WHAT IS NEEDED: If pictures appear in the lines below, skip them and copy exactly the lines from the one containing "Appelez-nous au +33 2-38-44-32-03" through the one containing "Ustawienia prywatności", and nothing else.

RECORDED INFORMATION:
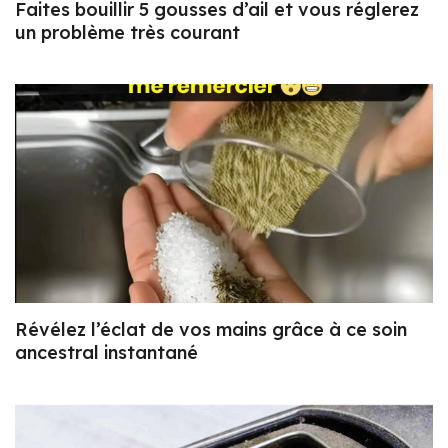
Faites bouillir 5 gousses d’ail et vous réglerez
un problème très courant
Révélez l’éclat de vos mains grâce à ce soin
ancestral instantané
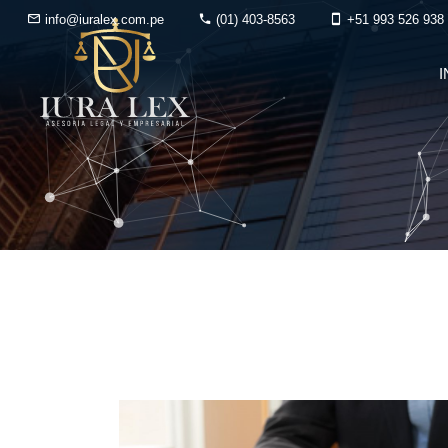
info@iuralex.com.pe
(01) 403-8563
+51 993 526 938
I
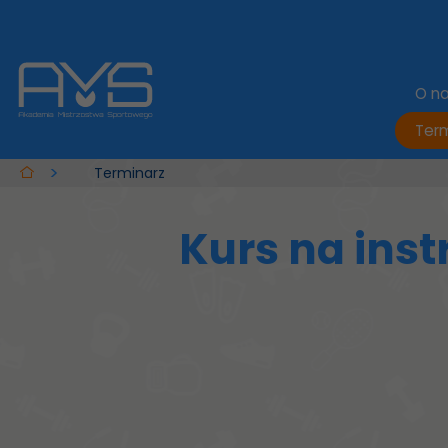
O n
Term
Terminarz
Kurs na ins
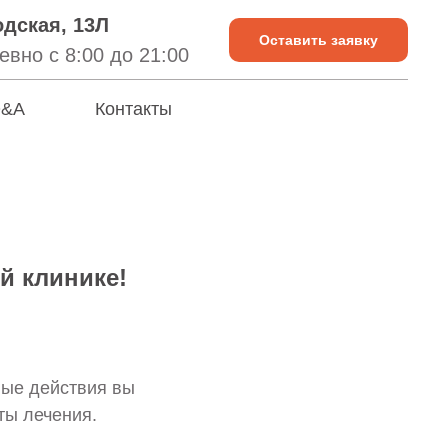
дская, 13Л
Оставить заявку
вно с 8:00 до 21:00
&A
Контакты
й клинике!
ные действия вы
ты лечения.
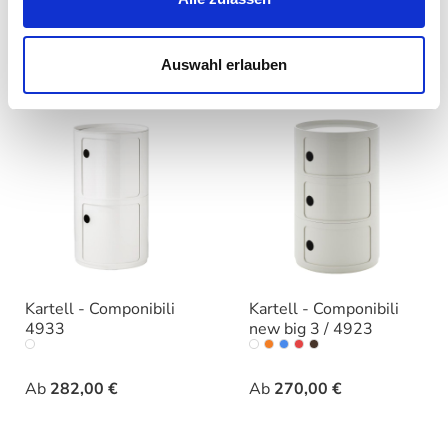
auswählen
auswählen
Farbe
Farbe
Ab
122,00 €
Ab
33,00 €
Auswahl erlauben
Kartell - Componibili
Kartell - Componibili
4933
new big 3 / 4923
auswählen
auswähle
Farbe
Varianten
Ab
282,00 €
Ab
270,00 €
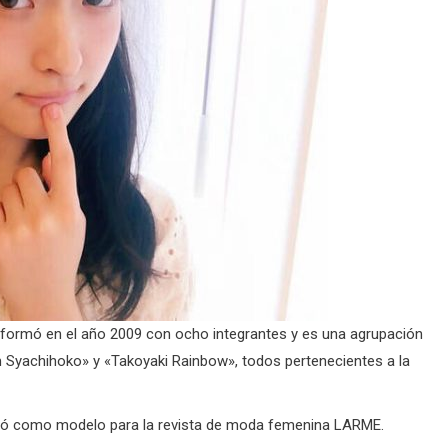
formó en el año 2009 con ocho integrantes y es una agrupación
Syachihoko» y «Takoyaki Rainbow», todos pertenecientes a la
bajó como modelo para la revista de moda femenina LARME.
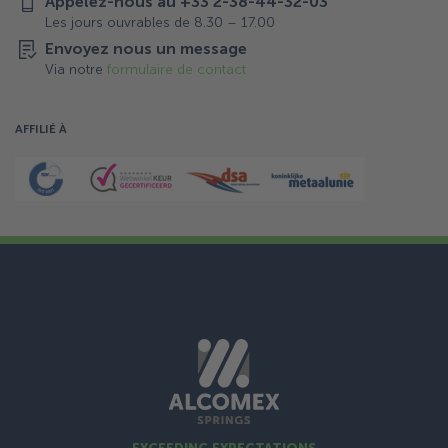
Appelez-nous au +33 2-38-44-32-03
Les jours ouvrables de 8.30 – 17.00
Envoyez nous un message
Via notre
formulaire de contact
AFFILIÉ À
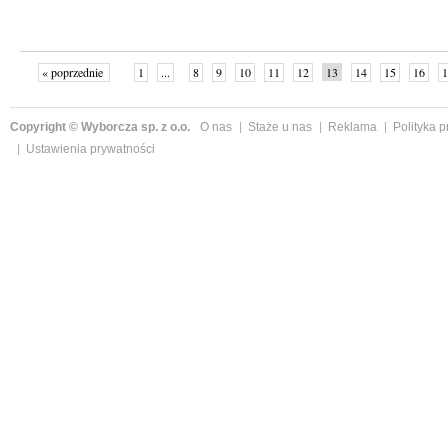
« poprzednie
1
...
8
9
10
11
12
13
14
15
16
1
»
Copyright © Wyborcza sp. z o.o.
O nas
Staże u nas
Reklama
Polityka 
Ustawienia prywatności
---
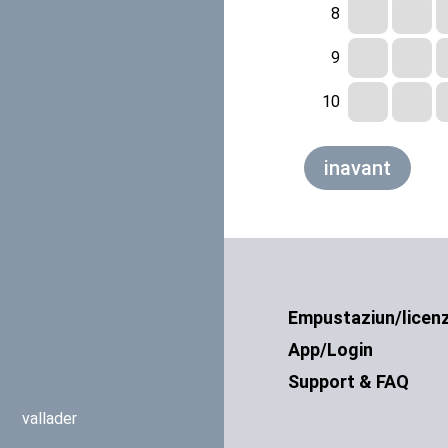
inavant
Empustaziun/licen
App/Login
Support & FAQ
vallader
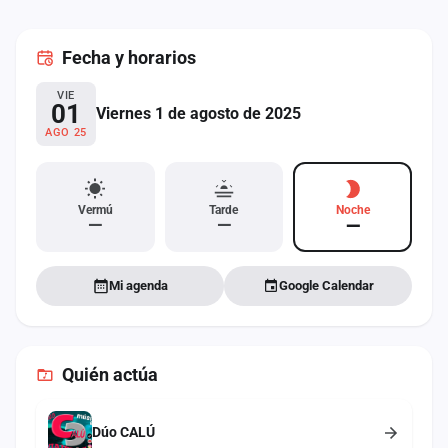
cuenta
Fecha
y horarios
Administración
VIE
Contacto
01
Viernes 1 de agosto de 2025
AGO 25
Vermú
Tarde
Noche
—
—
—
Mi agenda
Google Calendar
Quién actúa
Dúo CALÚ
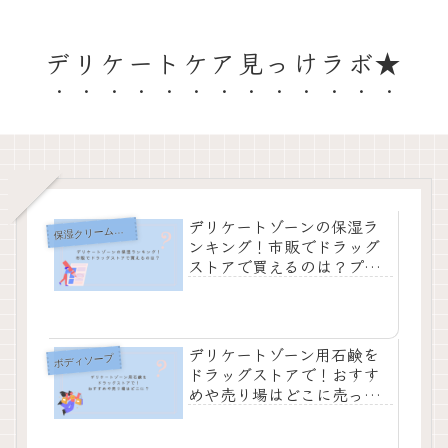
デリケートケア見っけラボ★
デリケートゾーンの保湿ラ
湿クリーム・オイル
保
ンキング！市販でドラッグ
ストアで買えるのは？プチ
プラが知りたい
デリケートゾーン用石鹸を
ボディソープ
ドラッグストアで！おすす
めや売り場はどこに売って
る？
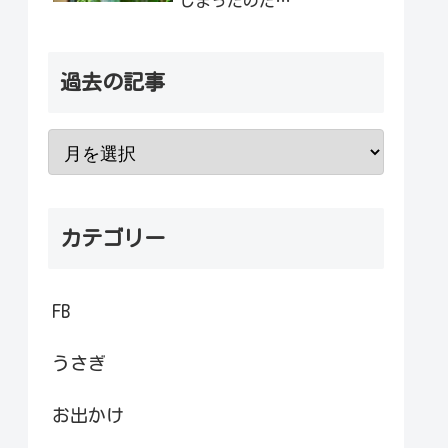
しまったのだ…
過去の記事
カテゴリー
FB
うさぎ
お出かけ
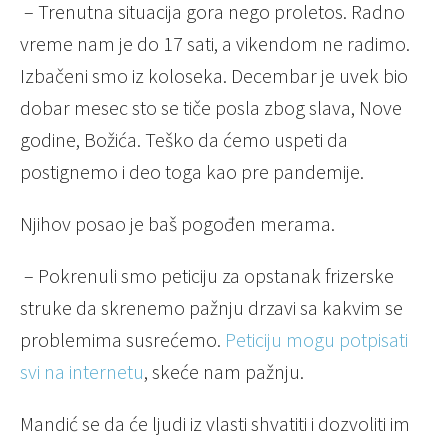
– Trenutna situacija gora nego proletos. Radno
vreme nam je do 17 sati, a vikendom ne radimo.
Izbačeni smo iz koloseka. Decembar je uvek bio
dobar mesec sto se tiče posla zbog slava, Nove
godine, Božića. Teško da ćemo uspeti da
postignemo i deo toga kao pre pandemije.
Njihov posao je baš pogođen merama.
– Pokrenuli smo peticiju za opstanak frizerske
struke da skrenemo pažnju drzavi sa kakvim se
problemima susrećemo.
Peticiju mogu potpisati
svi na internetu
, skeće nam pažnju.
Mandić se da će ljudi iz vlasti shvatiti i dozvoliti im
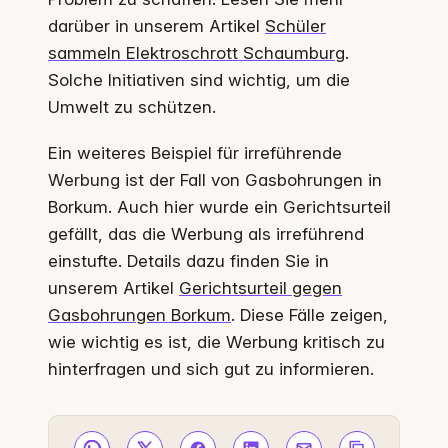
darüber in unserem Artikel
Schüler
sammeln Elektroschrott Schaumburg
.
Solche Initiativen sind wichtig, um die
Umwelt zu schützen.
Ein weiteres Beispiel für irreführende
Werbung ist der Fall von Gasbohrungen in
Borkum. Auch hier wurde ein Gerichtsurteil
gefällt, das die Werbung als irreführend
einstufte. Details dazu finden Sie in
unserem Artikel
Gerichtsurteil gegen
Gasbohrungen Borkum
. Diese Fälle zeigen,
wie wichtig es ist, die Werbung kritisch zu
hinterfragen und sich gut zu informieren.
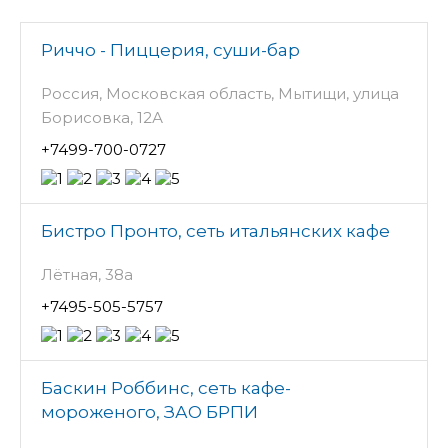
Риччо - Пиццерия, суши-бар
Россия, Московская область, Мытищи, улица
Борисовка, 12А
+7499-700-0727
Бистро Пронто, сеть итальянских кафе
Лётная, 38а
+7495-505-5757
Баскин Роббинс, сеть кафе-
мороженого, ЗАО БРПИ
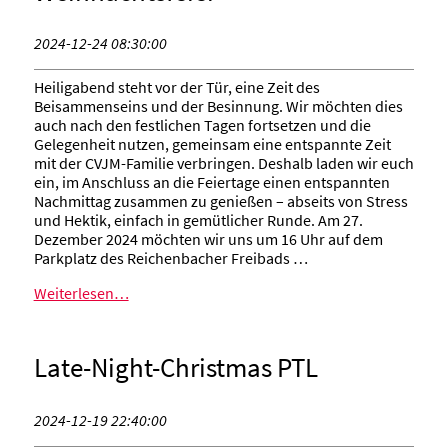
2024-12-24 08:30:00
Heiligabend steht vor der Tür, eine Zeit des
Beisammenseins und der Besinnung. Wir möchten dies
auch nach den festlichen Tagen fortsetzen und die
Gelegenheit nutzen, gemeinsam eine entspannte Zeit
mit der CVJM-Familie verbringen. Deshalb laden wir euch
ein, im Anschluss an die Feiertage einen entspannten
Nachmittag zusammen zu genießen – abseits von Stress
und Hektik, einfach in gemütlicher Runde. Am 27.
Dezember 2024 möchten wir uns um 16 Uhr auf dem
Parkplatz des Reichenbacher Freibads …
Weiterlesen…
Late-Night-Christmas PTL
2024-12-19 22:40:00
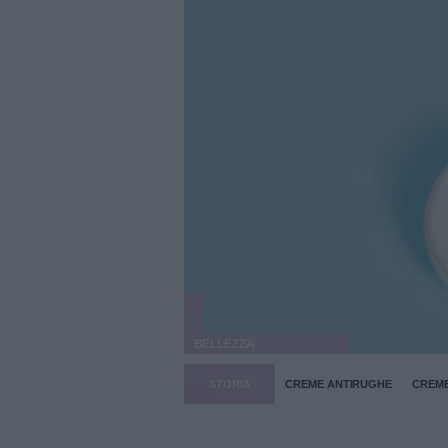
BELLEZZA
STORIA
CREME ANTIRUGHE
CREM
==
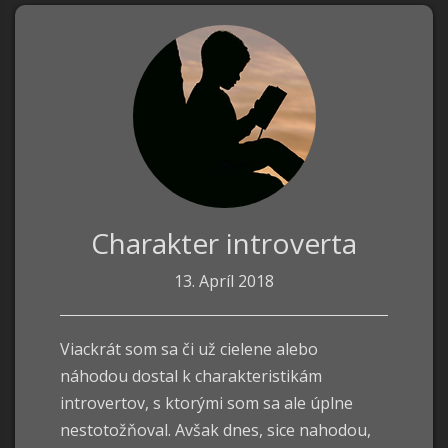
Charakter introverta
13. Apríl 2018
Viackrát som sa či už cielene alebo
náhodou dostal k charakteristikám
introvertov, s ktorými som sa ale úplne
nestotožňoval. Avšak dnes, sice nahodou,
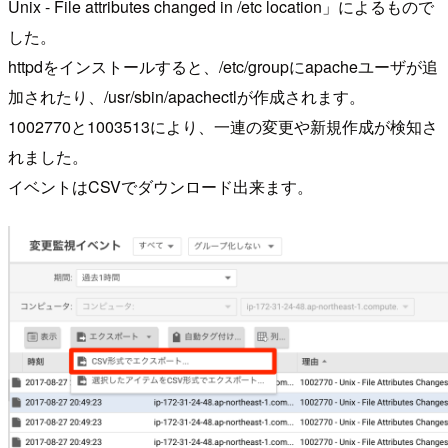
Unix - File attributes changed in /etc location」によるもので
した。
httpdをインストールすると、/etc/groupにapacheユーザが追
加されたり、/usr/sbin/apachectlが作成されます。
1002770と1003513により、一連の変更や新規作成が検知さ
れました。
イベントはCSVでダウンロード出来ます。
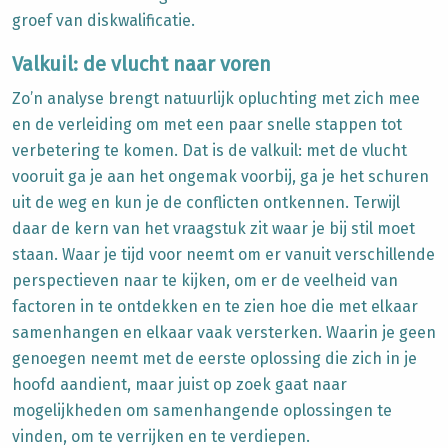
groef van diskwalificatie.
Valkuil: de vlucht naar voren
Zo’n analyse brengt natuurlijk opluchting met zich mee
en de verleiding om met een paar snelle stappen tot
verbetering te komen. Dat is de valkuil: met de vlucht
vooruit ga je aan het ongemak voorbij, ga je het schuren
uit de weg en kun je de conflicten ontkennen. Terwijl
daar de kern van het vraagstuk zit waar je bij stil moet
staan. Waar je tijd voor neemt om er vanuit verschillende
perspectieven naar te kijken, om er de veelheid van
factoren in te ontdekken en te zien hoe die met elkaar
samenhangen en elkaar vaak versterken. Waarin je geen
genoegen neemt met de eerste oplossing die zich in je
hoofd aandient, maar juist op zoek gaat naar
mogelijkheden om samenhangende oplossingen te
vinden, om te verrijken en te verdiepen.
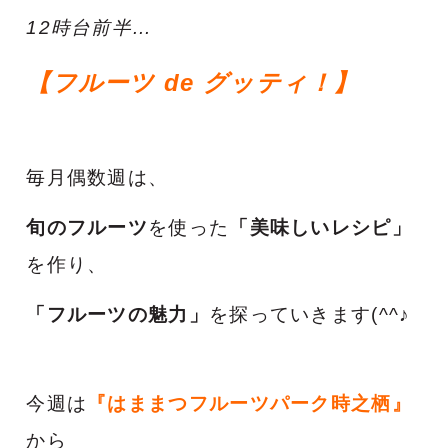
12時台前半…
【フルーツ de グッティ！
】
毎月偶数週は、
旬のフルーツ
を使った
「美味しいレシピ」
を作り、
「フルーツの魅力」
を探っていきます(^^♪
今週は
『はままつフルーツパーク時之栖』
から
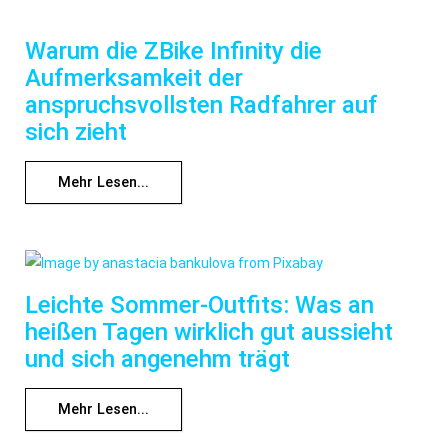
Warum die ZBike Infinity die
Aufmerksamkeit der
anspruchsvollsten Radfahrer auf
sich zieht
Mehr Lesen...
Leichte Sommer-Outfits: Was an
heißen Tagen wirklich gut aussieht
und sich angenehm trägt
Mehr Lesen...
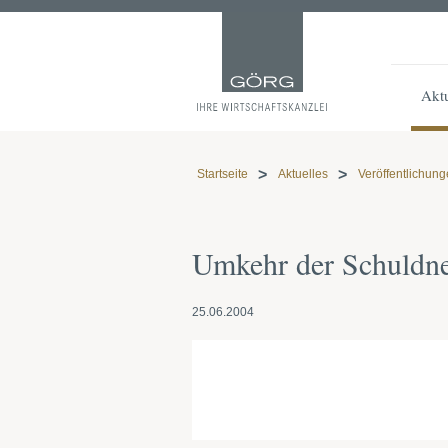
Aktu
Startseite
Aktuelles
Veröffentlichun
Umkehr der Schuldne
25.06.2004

EXERCISE SOLUTION:
Appelez-nous au +33 2-38-44-32-03
Les jours ouvrables de 8.30 – 17.00
Envoyez nous un message
Via notre
formulaire de contact
AFFILIÉ À
« poprzednie
1
...
8
9
10
11
12
13
14
15
16
1
»
Copyright © Wyborcza sp. z o.o.
O nas
Staże u nas
Reklama
Polityka 
Ustawienia prywatności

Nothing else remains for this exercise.